Actually, you can do a bit of pseudo run-time optimizations with HLSL. The SDK update is supposed to come with a compiler profile for least register usage along with the least-instruction profile. You can detect what card is running when the user launches your software and use that to choose between the two. I know it's not quite what you mean, but that will probably be 90% as good 90% of the time.
 
Chalnoth said:
Anyway, shadow volume's primary problem is simply that the algorithm doesn't scale well with scene complexity.

For me, that's not really that much of a problem. The deal killer, for me, is the fact that it's based purely around geometry so it won't handle things such as leaves and other alpha-blended textures. For purely indoor games that isn't a problem, but the second you move outside to a non-post apocalyptical world that becomes a really bad problem. It isn't too rare to find a tree that is only a little over 1k triangles using the alpha mask trick that turns into close to 100k triangles when you actually model out everything to get the geometric equivalent. Multiply that by the dozens of trees that are probably going to be around and well.. it's not pretty.
 
In that case one can use shadowmaps (not depthmaps) like in doom3 to handle fences and walkways with holes in them. You render the geometry in black into a white texture then use gl automatic texture coordinate generation to projectively map this shadowmap onto the scene. At least that's the theory and I haven't tried it yet so not sure about how it works in practice. Will implement it in future I hope.
 
Nick said:
SvP said:
- I haven't seen stalker screenshots yet, but technically, generating shadow maps takes much less time than rendering a frame (lower resolution, no texture mapping, no multipass, early-z/z-pyramid). So it's not minutes or hours but milliseconds.

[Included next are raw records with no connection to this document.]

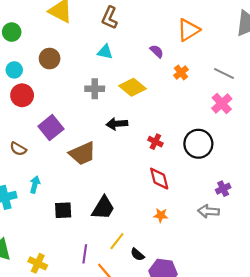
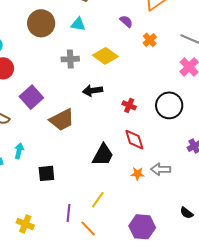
brown circle: (50, 59) -> (41, 23), moved, size x1.4
black trapezoid: (103, 208) -> (103, 155), moved
gray arrow: (208, 211) -> (161, 169), moved
black semicircle: (137, 255) -> (187, 213), moved

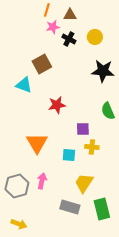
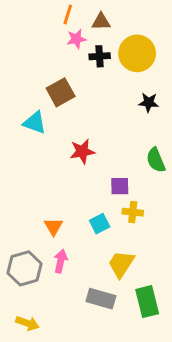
yellow circle: (95, 37) -> (137, 53), size x1.6
black cross: (69, 39) -> (100, 56), turned -32
black star: (103, 71) -> (149, 102), size x0.6
orange triangle: (37, 143) -> (53, 227), moved, size x0.6
cyan square: (69, 155) -> (100, 224), turned -32

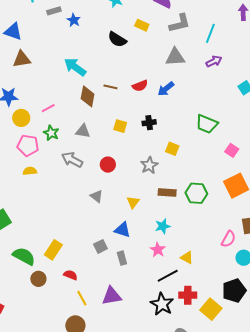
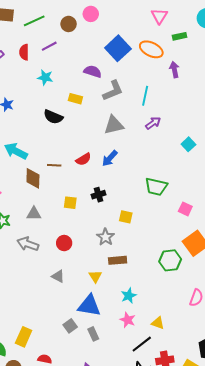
brown rectangle: (167, 192) -> (118, 260), moved
green hexagon: (196, 193) -> (170, 260), moved
blue triangle: (122, 230) -> (89, 306), size x1.4

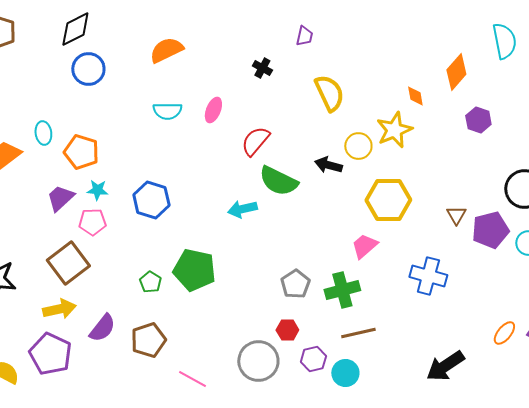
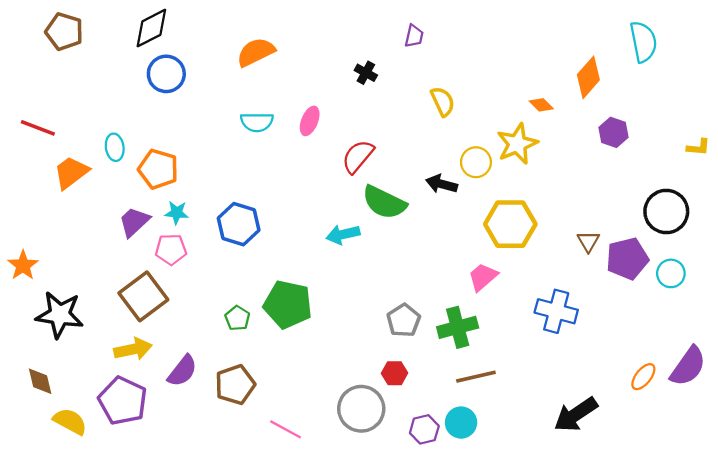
yellow semicircle: (329, 93) -> (443, 101), size x0.7
orange diamond: (415, 96) -> (541, 105), turned -35
purple hexagon: (313, 359) -> (424, 429), moved

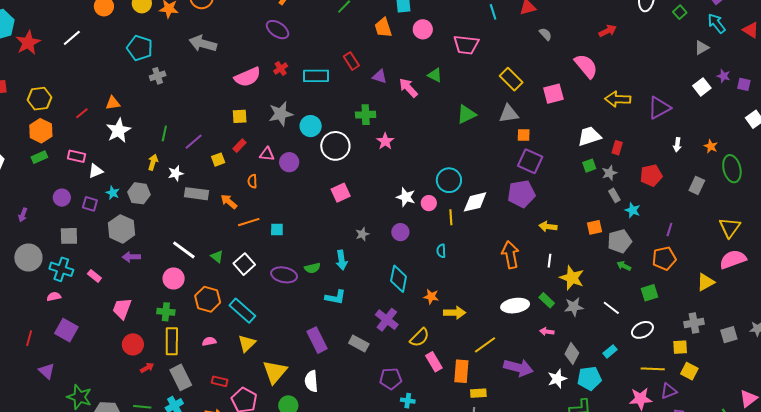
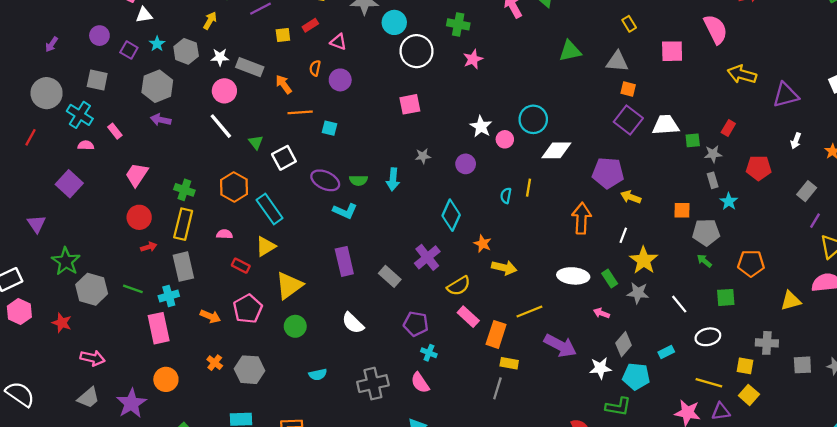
yellow rectangle: (511, 79) -> (629, 24), size x0.6
white trapezoid: (589, 136) -> (666, 125), moved
purple circle: (289, 162) -> (340, 80), moved
white star: (176, 173) -> (220, 57), moved
purple pentagon: (521, 194) -> (608, 173), moved
yellow line: (451, 217) -> (528, 188), moved
purple line: (669, 229) -> (815, 221), moved
pink circle: (174, 278) -> (224, 91), moved
pink semicircle: (54, 296) -> (86, 145), moved
cyan L-shape: (335, 297) -> (345, 211), moved
red line: (29, 338) -> (31, 137), moved
pink rectangle: (434, 362) -> (468, 317), turned -30
red rectangle: (220, 381) -> (241, 266), moved
white semicircle: (311, 381) -> (353, 323), moved, turned -55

So, besides the precision issues and the problems with omnidirectional lights, shadow mapping is really the 'physically correct' way of doing shadows. A worst case scenario for shadow volumes, prison bars, is not an issue for shadow mapping.

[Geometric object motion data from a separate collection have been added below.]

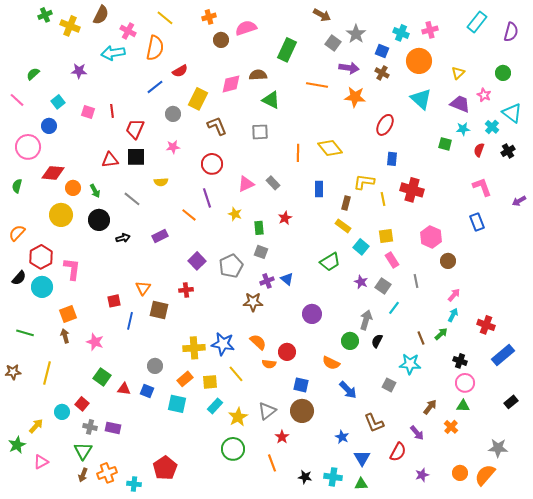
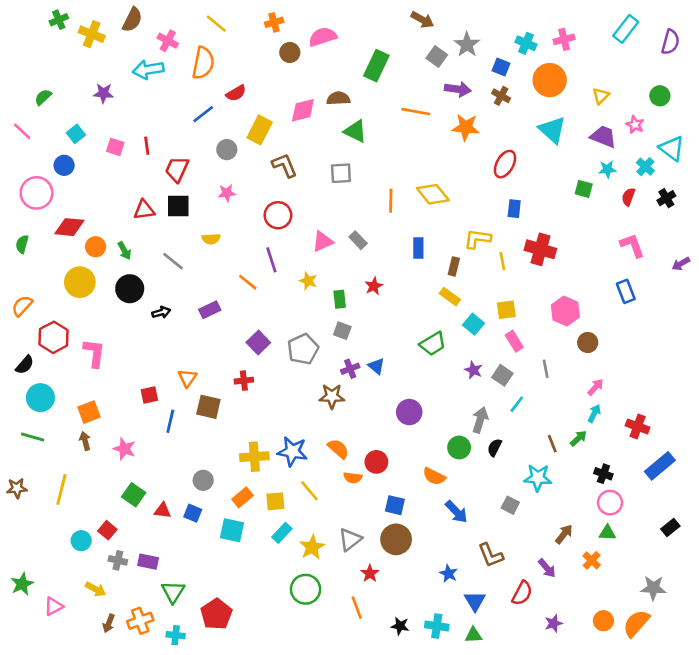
cyan circle: (42, 287) -> (40, 398), moved
yellow arrow: (36, 426) -> (96, 589), moved, turned 77
green triangle: (83, 451) -> (173, 592), moved

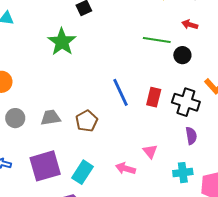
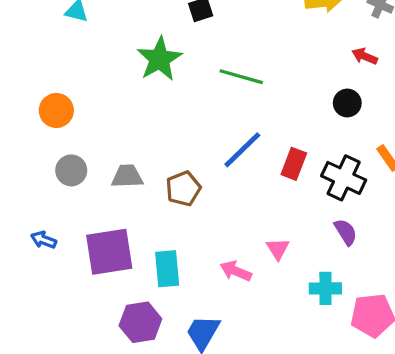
green line: (157, 40) -> (241, 77), moved
blue line: (120, 92) -> (242, 150), turned 64
purple semicircle: (191, 136) -> (346, 232), turned -30
cyan rectangle: (83, 172) -> (167, 269), turned -45

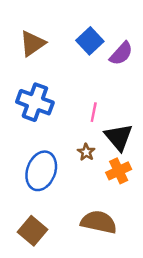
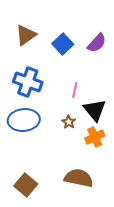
blue square: (90, 41) -> (63, 44), moved
blue ellipse: (41, 171) -> (24, 120), moved, turned 64

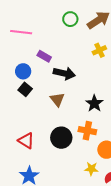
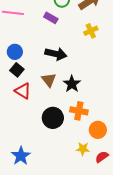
purple rectangle: (44, 56) -> (51, 18), moved
black star: (94, 103) -> (72, 84), moved
red triangle: (26, 141) -> (23, 91), moved

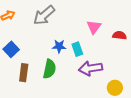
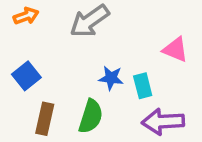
pink triangle: (94, 27) -> (175, 50), turned -49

Here are some links to screen shots.

http://www.gamershell.com/imagefolio/gallery/FPS/STALKER/Stalker77.jpg

http://www.gamershell.com/imagefolio/gallery/FPS/STALKER/Stalker85.jpg

http://www.gamershell.com/imagefolio/gallery/FPS/STALKER/Stalker84.jpg

http://www.gamershell.com/imagefolio/gallery/FPS/STALKER/Stalker82.jpg

http://www.gamershell.com/imagefolio/gallery/FPS/STALKER/Stalker81.jpg

http://www.gamershell.com/imagefolio/gallery/FPS/STALKER/Stalker78.jpg

http://www.gamershell.com/imagefolio/gallery/FPS/STALKER/Stalker86.jpg


If you like those check out the trailer they released a couple of weeks ago.